6. The shares of Class A Common Stock of the Company were sold in multiple trades at prices ranging from $79.81 to $80.76 per share, inclusive. The price reported in Column 4 reflects the weighted average price per share. The Reporting Person hereby undertakes to provide to the staff of the Securities and Exchange Commission, the Company or any security holder of the Company, upon request, full information regarding the number of shares sold at each separate price.
7. The shares of Class A Common Stock of the Company were sold in multiple trades at prices ranging from $80.97 to $81.03 per share, inclusive. The price reported in Column 4 reflects the weighted average price per share.
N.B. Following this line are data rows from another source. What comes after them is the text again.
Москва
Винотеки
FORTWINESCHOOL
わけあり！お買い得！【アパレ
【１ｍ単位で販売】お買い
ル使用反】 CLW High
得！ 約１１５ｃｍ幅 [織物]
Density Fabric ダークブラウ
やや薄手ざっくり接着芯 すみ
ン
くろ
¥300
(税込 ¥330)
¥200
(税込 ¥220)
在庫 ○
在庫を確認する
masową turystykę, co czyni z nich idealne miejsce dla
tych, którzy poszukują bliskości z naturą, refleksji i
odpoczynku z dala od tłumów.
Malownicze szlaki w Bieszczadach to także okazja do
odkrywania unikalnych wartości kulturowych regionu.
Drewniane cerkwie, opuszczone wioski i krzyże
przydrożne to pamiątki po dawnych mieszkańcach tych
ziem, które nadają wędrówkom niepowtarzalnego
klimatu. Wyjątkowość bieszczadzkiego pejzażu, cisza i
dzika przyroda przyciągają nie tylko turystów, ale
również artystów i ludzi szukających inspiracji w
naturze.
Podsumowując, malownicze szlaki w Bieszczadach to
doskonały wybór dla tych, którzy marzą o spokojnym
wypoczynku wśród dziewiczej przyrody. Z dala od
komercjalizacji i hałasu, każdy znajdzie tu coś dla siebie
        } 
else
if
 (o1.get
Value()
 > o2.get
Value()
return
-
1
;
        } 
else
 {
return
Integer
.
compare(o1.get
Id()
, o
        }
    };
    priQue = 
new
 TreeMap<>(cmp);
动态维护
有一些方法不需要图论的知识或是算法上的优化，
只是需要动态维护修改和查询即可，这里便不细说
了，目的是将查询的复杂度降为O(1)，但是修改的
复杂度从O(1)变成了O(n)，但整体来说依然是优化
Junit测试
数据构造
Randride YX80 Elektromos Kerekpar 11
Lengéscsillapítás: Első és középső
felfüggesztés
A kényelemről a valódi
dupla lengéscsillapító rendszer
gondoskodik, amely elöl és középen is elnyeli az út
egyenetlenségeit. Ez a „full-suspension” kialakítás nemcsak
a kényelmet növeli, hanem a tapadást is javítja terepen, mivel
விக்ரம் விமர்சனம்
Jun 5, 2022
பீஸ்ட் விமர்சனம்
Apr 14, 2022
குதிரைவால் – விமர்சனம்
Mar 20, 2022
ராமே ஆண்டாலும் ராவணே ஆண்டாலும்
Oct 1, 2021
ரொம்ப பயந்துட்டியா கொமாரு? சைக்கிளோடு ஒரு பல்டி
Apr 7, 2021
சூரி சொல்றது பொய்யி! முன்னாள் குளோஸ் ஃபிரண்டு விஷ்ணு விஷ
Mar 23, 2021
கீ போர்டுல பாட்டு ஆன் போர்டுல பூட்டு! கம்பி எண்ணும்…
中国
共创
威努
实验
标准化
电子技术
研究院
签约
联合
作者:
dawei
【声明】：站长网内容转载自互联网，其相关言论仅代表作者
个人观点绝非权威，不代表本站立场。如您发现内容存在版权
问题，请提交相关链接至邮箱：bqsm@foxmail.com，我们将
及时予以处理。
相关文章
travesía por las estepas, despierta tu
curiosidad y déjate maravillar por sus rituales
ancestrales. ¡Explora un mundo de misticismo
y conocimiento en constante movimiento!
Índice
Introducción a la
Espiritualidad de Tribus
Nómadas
The Reporting Person hereby undertakes to provide to the staff of the Securities and Exchange Commission, the Company or any security holder of the Company, upon request, full information regarding the number of shares sold at each separate price.
8. 25% of the stock option award vested on the first anniversary of November 15, 2017, and the remaining stock option award vested in equal monthly installments thereafter until fully vested on the fourth anniversary of such date.
9. 25% of the stock option award vested on the first anniversary of November 1, 2018, and the remaining stock option award vested in equal monthly installments thereafter until fully vested on the fourth anniversary of such date.
10. 25% of the stock option award vested on the first anniversary of September 21, 2019, and the remaining stock option award vested in equal monthly installments thereafter until fully vested on the fourth anniversary of such date.
/s/ Adam VanWagner, as Attorney-in-Fact for Timmie Hong 11/19/2024
** Signature of Reporting Person Date

Reminder: Report on a separate line for each class of securities beneficially owned directly or indirectly.

* If the form is filed by more than one reporting person, see Instruction 4 (b)(v).

** Intentional misstatements or omissions of facts constitute Federal Criminal Violations See 18 U.S.C. 1001 and 15 U.S.C. 78ff(a).